Olabisi Boyle is the vice president of Product Planning and Mobility Strategy for Hyundai Motor North America. Boyle is responsible for guiding the strategic direction of Hyundai’s U.S. vehicle lineup, leading long and short-range planning, and overseeing market research, business analytics, and pricing.
She also leads Hyundai’s U.S. mobility strategy, including IT business solutions, connected car technology, and future innovations. Boyle was named vice president of Product Planning and Mobility Strategy in August 2020.
Boyle joined Hyundai from Visa, where she was most recently the vice president of Connected Commerce, leading the Internet of Things, Tap-to-Phone, and Acceptance Cloud payment products. Prior to her Connected Commerce position, she was the vice president of IoT and Connected Car, where she was responsible for expanding Visa’s in-car payment technology.
Boyle has 20 years of automotive industry experience, including various engineering, product strategy, and manufacturing leadership roles at Fiat Chrysler Automobiles and Ford Motor Company. At Chrysler, she was the director of Engineering Planning and Technical Cost Reduction. Prior to that, she was the chief engineer for Chrysler Town & Country and Dodge Grand Caravan Minivans.

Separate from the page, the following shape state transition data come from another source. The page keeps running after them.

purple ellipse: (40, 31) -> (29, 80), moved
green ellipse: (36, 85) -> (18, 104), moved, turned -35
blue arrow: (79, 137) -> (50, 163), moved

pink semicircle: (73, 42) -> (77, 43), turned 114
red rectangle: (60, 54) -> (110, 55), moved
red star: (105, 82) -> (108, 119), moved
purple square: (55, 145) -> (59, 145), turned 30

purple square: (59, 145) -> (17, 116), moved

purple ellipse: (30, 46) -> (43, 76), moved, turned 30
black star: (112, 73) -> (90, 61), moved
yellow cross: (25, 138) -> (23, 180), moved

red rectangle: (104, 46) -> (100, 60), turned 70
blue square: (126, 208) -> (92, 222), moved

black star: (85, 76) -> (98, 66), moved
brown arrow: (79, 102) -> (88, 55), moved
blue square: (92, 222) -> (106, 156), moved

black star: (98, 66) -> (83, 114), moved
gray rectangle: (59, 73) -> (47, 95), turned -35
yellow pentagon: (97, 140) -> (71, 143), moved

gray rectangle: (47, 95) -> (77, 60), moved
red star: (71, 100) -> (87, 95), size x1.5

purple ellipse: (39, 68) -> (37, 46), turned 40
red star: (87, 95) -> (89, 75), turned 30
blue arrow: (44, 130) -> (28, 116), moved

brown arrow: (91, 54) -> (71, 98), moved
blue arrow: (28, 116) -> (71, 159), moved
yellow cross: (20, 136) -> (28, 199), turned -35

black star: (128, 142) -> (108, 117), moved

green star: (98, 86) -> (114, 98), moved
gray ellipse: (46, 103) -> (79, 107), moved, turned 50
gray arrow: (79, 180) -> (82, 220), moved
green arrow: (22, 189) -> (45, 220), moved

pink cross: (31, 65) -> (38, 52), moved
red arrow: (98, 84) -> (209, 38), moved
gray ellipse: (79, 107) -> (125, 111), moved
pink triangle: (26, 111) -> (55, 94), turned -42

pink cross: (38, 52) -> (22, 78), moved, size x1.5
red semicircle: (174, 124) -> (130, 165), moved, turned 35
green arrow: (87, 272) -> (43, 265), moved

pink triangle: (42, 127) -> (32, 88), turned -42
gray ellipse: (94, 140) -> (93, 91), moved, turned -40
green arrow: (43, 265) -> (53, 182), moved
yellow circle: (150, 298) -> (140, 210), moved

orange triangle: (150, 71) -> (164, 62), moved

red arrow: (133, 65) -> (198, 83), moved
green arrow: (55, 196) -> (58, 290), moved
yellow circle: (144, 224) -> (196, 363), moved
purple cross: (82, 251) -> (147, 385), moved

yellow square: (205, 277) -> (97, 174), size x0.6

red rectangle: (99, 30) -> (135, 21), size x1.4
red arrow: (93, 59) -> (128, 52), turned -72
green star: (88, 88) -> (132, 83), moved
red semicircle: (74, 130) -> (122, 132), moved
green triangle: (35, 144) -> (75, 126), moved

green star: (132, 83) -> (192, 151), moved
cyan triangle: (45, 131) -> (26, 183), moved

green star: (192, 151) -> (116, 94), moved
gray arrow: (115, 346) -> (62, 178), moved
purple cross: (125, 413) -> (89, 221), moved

Boyle has been recognized for her career accomplishments. In 2020, she was selected to the San Francisco Business Times’ 2020 Most Influential Women in the Bay Area list and named to Automotive News’ 100 leading Women in the North American Auto Industry. She was also a recipient of the 2018 Women in Payments Innovation Award. She is an advisory board member for the Los Angeles Auto Show (AutoMobility LA) and was elected as co-chair and board member of the Chrysler African American Network. Boyle also served as a board member of the Detroit Area Pre-College Engineering Program (DAPCEP).
Boyle has a Bachelor of Science in industrial engineering from Columbia University, a Bachelor of Science in physics from Fordham University, and a Master of Science in mechanical engineering from Columbia University.